R: E’ la domanda più difficile. Non ho la lampada di Aladino
per fare miracoli o la bolla della maga che legge il futuro, ma
ho la fede carica di speranza che mi fa dire che il meglio deve
ancora venire … e questo anche per il MLS! Come dice il Card.
Tagle noi cristiani siamo gente di Pasqua. Allora anche il MLS
è fatto di gente di Pasqua … non può che avere davanti a sé
che la Risurrezione.
Molto interessante è la catechesi di Papa Francesco del 10
agosto dove ha parlato di misericordia e compassione. “La
misericordia parte dal cuore (= riceve il perdono di Dio, che
perdona sempre e tutto!) e arriva alle mani (= si trasforma nelle
opere di misericordia verso gli altri)”.
Commento.
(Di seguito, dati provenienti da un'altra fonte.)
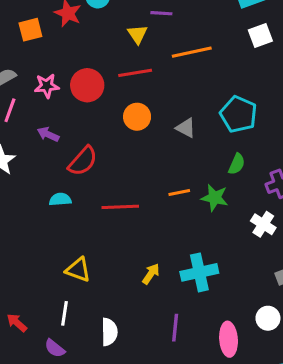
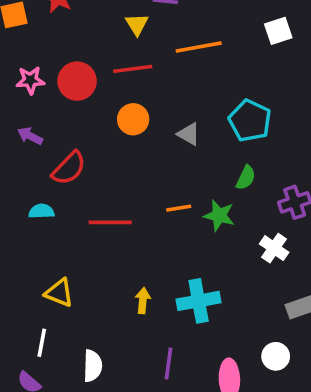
yellow arrow: (151, 274) -> (143, 301), turned -30

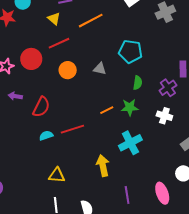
cyan semicircle: (41, 211) -> (46, 136), moved
yellow arrow: (143, 301) -> (103, 166), size x1.5
cyan cross: (199, 301) -> (130, 143), moved

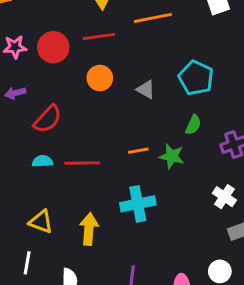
purple arrow: (15, 96) -> (15, 93), turned -40
white cross: (164, 116) -> (224, 197), moved
cyan cross: (130, 143) -> (138, 204), moved
yellow arrow: (103, 166) -> (89, 229), moved

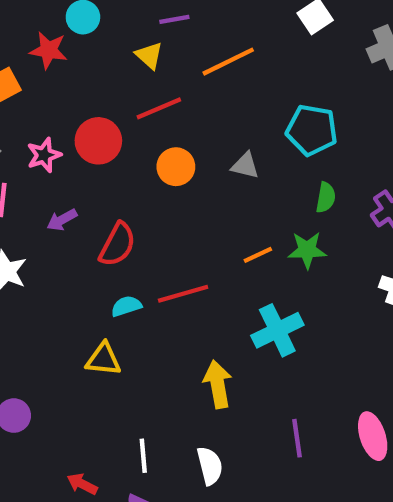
yellow triangle: (41, 222) -> (103, 359), moved

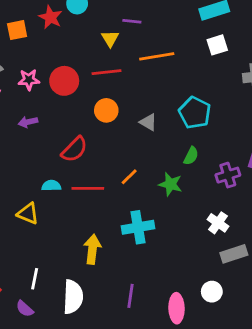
red semicircle: (117, 244) -> (74, 149), moved
orange line: (258, 255) -> (129, 177), moved, turned -36
white semicircle: (210, 466) -> (73, 297), size x1.4

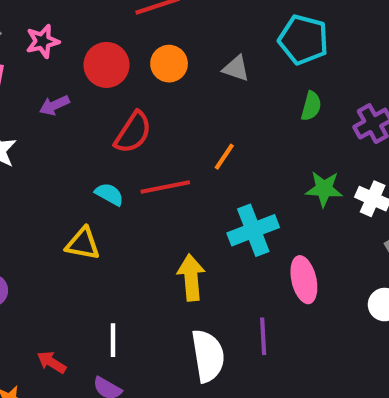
red circle: (64, 81) -> (106, 65), moved
green star: (170, 184) -> (324, 189), moved
cyan semicircle: (51, 186) -> (109, 194), turned 42
white semicircle: (73, 297) -> (208, 356), moved
pink ellipse: (177, 308) -> (304, 280), moved

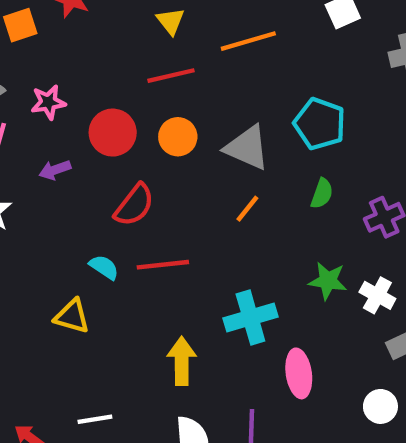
gray triangle: (236, 68) -> (247, 148), size x1.6
orange line: (224, 157) -> (247, 209), moved
white line: (113, 340) -> (95, 419), turned 76

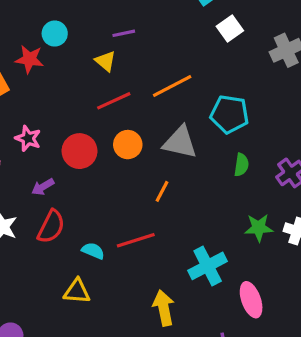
orange line: (248, 41) -> (172, 86), moved
pink star: (48, 102) -> (28, 138), turned -30
red semicircle: (134, 205) -> (51, 227), moved
orange line: (247, 209) -> (162, 191), moved

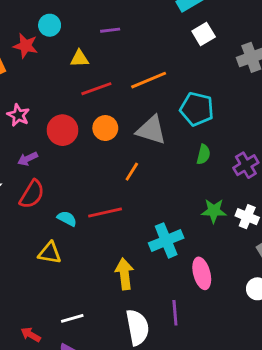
yellow triangle: (105, 61) -> (80, 59), moved, turned -48

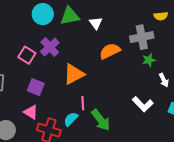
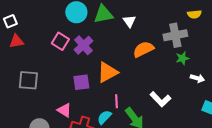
pink square: (27, 55) -> (60, 41), moved
white arrow: (164, 80) -> (197, 78), turned -48
purple square: (36, 87) -> (81, 82), moved, turned -30
white L-shape: (143, 104) -> (160, 99), moved

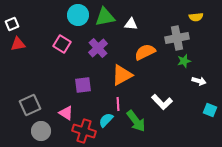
white triangle: (129, 21) -> (131, 24), turned -48
purple cross: (83, 45) -> (98, 48), moved
orange triangle: (107, 72) -> (122, 75), moved
gray square: (28, 80) -> (30, 105), moved, turned -30

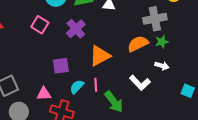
orange semicircle: (145, 52) -> (138, 44), moved
white arrow: (199, 81) -> (162, 66), moved
pink triangle: (66, 113) -> (44, 94), turned -35
cyan semicircle: (106, 120) -> (77, 87), moved

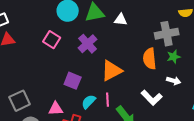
orange semicircle: (138, 44) -> (150, 59), turned -70
purple square: (61, 66) -> (73, 81), turned 30

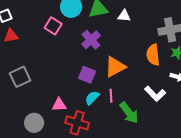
pink square: (52, 40) -> (53, 26), moved
purple square: (73, 81) -> (87, 75), moved
gray square: (20, 101) -> (20, 77), moved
Possiamo affermare che la misericordia ha nel
cuore il proprio organo propulsore: = fa il pieno del perdono
di Dio, e nel perdono trova il carburante per far muovere la
testa (= vede, intende …), i piedi (= vanno verso l’altro …) e le
mani (= operano la carità), che sono gli organi operativi.
Ha poi parlato di un vescovo che nella sua cattedrale ha aperto 2 porte della misericordia, la prima
in entrata (= perdono di Dio), la seconda in uscita (= le opere di misericordia verso i fratelli).
Commento. Penso che nell’esperienza di san Girolamo troviamo entrambe le esperienze o porte di
misericordia: basta leggere e fermarsi su alcuni passi della vita dell’Anonimo … e allora diventa
chiaro che per Girolamo “Dio non abbandona mai … e dopo la prova tornava al lavoro – opere di
misericordia – con più forza e convinzione di prima”.